The Allman Brothers Band: 30 Years of Ups and Downs

Jaimoe, Born July 8th, 1944, is the Allman Brothers Band’s most eccentric figure and its greatest philosopher. “He’s like Yoda,” says Burbridge. “The Force is strong in him.” When I meet the Jedi drummer in his Cincinnati hotel room, he is wearing only a pair of green athletic shorts. His large potbelly protrudes over the waistband. “We’ve got three drummers up there,” he says. “That’s so much power, it can be overbearing.” Jaimoe says that sometimes he won’t play his bass drum for an entire show, just to change the band’s chemistry. Or he’ll step away from the drums for a song and go listen in the audience. He takes the same nonlinear approach to conversation — a story about his childhood might be prefaced with a ten-minute discourse on water aerobics — but it’s well worth the effort to hear what he has to say.

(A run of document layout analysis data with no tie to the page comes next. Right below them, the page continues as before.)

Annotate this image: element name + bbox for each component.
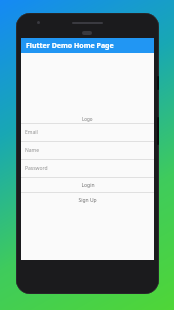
button[interactable]: Sign Up [21,193,154,207]
button[interactable]: Email [21,124,154,141]
staticText: Flutter Demo Home Page [26,41,114,51]
button[interactable]: Flutter Demo Home Page [21,38,154,53]
staticText: Sign Up [78,197,97,204]
staticText: Logo [82,116,93,122]
button[interactable]: Name [21,142,154,159]
staticText: Email [25,129,38,136]
button[interactable]: Login [21,178,154,192]
staticText: Name [25,147,40,154]
staticText: Login [81,182,95,189]
staticText: Password [25,165,48,172]
button[interactable]: Password [21,160,154,177]
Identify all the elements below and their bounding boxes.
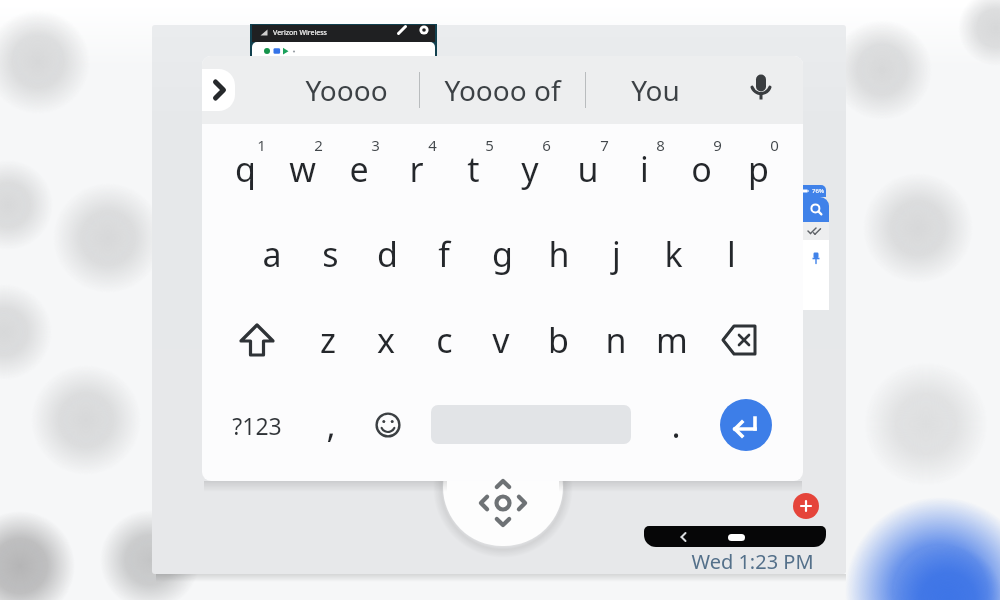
staticText: u <box>577 146 599 192</box>
button[interactable]: y <box>503 143 557 195</box>
button[interactable]: h <box>532 228 586 280</box>
button[interactable]: s <box>303 228 357 280</box>
button[interactable]: z <box>301 314 355 366</box>
button[interactable]: Yoooo of <box>427 60 577 120</box>
button[interactable]: r <box>389 143 443 195</box>
staticText: y <box>521 146 539 192</box>
button[interactable] <box>810 252 822 266</box>
button[interactable]: You <box>595 60 715 120</box>
staticText: 4 <box>428 135 437 155</box>
staticText: c <box>436 317 453 363</box>
staticText: 6 <box>542 135 551 155</box>
button[interactable]: u <box>561 143 615 195</box>
staticText: g <box>492 231 513 277</box>
staticText: v <box>492 317 510 363</box>
staticText: r <box>409 146 424 192</box>
button[interactable]: c <box>417 314 471 366</box>
staticText: Wed 1:23 PM <box>691 548 814 574</box>
staticText: b <box>548 317 569 363</box>
staticText: l <box>727 231 736 277</box>
staticText: Yoooo <box>305 71 388 109</box>
staticText: . <box>671 402 681 448</box>
staticText: s <box>322 231 339 277</box>
button[interactable] <box>374 411 402 439</box>
staticText: You <box>631 71 680 109</box>
button[interactable]: e <box>332 143 386 195</box>
staticText: , <box>326 402 336 448</box>
staticText: Verizon Wireless <box>273 28 327 38</box>
staticText: z <box>320 317 336 363</box>
staticText: j <box>612 231 621 277</box>
staticText: 8 <box>656 135 665 155</box>
button[interactable]: t <box>446 143 500 195</box>
staticText: o <box>691 146 712 192</box>
button[interactable] <box>473 473 533 533</box>
button[interactable]: p <box>731 143 785 195</box>
button[interactable]: Yoooo <box>266 60 426 120</box>
button[interactable] <box>396 24 408 36</box>
staticText: k <box>664 231 683 277</box>
staticText: 1 <box>257 135 266 155</box>
button[interactable]: g <box>475 228 529 280</box>
button[interactable]: a <box>245 228 299 280</box>
staticText: 2 <box>314 135 323 155</box>
staticText: a <box>262 231 282 277</box>
staticText: f <box>438 231 450 277</box>
button[interactable]: q <box>218 143 272 195</box>
button[interactable] <box>744 73 778 107</box>
staticText: w <box>289 146 316 192</box>
button[interactable]: b <box>531 314 585 366</box>
staticText: ?123 <box>232 410 282 441</box>
button[interactable] <box>678 531 690 543</box>
button[interactable] <box>803 222 829 240</box>
staticText: 0 <box>770 135 779 155</box>
button[interactable]: . <box>656 399 696 451</box>
staticText: 3 <box>371 135 380 155</box>
button[interactable] <box>728 534 745 541</box>
button[interactable] <box>202 69 235 111</box>
button[interactable] <box>803 197 829 222</box>
button[interactable] <box>237 321 277 361</box>
button[interactable]: v <box>474 314 528 366</box>
button[interactable]: ?123 <box>217 400 297 450</box>
staticText: i <box>640 146 649 192</box>
button[interactable] <box>793 493 819 519</box>
button[interactable]: d <box>360 228 414 280</box>
button[interactable]: l <box>704 228 758 280</box>
staticText: e <box>349 146 369 192</box>
staticText: h <box>548 231 570 277</box>
button[interactable]: w <box>275 143 329 195</box>
button[interactable]: o <box>674 143 728 195</box>
button[interactable]: k <box>646 228 700 280</box>
button[interactable]: f <box>417 228 471 280</box>
button[interactable] <box>720 399 772 451</box>
button[interactable]: , <box>311 399 351 451</box>
staticText: 9 <box>713 135 722 155</box>
staticText: 5 <box>485 135 494 155</box>
staticText: 76% <box>812 187 824 195</box>
staticText: 7 <box>600 135 609 155</box>
staticText: x <box>377 317 395 363</box>
staticText: m <box>656 317 688 363</box>
staticText: p <box>748 146 769 192</box>
staticText: Yoooo of <box>444 71 561 109</box>
staticText: n <box>605 317 627 363</box>
button[interactable]: i <box>617 143 671 195</box>
staticText: q <box>235 146 256 192</box>
button[interactable]: n <box>589 314 643 366</box>
button[interactable] <box>719 322 763 358</box>
staticText: d <box>377 231 398 277</box>
button[interactable]: m <box>645 314 699 366</box>
staticText: t <box>467 146 480 192</box>
button[interactable]: x <box>359 314 413 366</box>
button[interactable]: j <box>589 228 643 280</box>
button[interactable] <box>418 24 430 36</box>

Originally known as Jai Johanny Johanson, he grew up in Gulfport, Mississippi, where he spent his adolescence trying to decide between his dreams of being a pro athlete and being a jazz drummer. He saw Louis Armstrong play in New Orleans, and that settled it: He hit the road in 1965 with R&B singer Ted Taylor. A year later, he remembers, he was playing in Otis Redding’s road band:
I couldn’t play in that Otis band — it was way too loud. And I couldn’t play rock & roll like I can now. But Otis was a great cat. He was funny, he was serious. If you see Muhammad Ali, you see Otis — he was a riot, man.

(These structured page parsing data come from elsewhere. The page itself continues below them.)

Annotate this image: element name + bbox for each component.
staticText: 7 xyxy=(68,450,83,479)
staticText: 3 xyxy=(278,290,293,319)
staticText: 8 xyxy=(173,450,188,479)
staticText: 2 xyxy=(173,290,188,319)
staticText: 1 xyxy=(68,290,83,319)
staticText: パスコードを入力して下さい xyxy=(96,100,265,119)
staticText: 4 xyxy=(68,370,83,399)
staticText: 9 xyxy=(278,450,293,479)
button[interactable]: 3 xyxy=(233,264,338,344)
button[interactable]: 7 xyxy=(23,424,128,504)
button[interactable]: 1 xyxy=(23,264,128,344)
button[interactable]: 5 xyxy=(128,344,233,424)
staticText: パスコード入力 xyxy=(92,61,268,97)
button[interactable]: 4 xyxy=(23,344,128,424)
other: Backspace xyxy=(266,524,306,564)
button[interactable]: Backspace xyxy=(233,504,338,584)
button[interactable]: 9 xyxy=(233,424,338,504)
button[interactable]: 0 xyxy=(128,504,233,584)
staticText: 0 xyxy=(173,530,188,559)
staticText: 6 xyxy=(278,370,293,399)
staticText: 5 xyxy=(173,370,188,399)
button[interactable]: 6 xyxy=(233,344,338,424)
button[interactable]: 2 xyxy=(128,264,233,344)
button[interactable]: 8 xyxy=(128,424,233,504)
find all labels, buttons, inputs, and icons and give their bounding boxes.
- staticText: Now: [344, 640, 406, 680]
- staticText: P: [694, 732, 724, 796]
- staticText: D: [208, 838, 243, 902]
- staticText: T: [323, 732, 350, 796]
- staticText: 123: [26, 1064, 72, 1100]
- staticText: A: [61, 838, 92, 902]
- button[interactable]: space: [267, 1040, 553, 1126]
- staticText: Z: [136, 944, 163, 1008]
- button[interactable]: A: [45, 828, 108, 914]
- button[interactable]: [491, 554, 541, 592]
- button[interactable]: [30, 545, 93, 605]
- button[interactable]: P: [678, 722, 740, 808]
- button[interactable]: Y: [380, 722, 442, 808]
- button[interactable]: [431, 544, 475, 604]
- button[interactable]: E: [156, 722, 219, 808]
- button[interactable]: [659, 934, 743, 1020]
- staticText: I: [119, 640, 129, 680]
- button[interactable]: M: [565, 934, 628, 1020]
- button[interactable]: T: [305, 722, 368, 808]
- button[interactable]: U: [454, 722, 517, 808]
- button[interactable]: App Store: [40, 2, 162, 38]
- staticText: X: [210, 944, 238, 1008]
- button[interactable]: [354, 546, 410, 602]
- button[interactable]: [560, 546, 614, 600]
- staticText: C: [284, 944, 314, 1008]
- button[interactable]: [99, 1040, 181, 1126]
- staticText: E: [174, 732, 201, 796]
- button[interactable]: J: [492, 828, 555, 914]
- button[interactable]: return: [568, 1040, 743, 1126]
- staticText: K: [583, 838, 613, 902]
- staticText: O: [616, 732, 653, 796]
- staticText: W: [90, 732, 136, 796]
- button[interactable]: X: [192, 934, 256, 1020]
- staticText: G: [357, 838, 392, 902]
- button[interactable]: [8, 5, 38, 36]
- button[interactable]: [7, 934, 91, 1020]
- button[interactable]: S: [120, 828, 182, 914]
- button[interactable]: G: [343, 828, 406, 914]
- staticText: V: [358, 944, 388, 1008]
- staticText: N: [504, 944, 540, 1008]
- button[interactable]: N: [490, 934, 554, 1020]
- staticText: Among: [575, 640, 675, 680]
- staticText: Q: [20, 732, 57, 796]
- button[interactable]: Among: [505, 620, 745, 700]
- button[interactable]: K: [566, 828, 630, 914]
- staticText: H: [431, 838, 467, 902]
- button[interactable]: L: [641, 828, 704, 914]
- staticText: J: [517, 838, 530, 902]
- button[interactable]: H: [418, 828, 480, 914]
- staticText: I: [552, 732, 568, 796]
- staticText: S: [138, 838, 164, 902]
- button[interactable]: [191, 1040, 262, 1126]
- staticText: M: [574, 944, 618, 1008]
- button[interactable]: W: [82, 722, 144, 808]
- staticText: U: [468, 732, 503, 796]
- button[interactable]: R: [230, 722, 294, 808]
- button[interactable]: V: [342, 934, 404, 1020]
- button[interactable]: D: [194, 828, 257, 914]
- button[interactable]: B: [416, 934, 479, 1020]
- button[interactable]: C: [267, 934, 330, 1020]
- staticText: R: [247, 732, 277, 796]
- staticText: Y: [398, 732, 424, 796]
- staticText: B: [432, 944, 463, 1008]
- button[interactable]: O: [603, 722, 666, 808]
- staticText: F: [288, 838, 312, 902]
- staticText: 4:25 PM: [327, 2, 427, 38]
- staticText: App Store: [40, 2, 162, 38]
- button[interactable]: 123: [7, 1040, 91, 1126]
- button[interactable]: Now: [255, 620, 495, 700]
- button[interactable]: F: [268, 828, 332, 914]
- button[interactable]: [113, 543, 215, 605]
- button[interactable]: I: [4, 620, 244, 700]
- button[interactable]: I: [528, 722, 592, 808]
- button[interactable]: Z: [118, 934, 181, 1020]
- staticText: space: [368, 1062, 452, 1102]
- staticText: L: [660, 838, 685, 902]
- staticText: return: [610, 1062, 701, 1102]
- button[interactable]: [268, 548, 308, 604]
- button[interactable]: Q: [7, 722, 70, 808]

I remember when Otis wanted to write or rehearse some stuff, he would go out to his farm. The band would come out, and he’d have a big barbecue. We were out there, and I had all my jazz records with me. I found the stereo, and Coltrane was blasting all over the yard. I guess Otis took about as much of it as he could. He told me, “Jai Johanny, all you’re doing is playing that jazz. If you can’t play none of my goddamn records, I’m not going to let you play my record player anymore.”

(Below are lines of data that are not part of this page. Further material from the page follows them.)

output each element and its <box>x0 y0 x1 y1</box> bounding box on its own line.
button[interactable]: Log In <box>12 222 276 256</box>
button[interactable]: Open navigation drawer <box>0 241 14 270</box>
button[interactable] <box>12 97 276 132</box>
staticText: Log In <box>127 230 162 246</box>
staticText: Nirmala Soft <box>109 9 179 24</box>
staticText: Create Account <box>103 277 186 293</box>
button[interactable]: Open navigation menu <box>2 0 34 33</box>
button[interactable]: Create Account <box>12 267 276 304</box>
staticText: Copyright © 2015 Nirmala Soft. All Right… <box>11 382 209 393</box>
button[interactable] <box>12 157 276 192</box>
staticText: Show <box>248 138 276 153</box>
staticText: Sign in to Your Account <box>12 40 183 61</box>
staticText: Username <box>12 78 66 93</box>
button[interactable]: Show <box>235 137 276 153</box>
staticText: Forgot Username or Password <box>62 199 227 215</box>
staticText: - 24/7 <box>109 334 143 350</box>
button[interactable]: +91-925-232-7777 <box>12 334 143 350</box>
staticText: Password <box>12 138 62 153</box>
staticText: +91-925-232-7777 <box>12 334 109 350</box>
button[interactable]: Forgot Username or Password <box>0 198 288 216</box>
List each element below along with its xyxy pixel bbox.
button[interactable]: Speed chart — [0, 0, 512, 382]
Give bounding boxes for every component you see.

I played with Otis from December of ’66 to April of ’67. When that tour was over, I was getting ready to go to Europe with him. But I didn’t have any identification, because I had lost my wallet. So I didn’t go to Europe. When Otis died [five months later, in a plane crash], so many people called me, because they thought I was on that plane.
Jaimoe played with Percy Sledge for a while, and then Joe Tex. He had decided to move to New York and really pursue jazz. And then a friend called to tell him about Skyman: “He’s a skinny white boy with red hair. And, Jai, I ain’t never heard nobody play the guitar like that.” Late one night soon after that, Jaimoe got out of bed to go to the bathroom; as he was falling back to sleep, he heard Wilson Pickett’s “Hey Jude” on the radio and knew it had to be Skyman.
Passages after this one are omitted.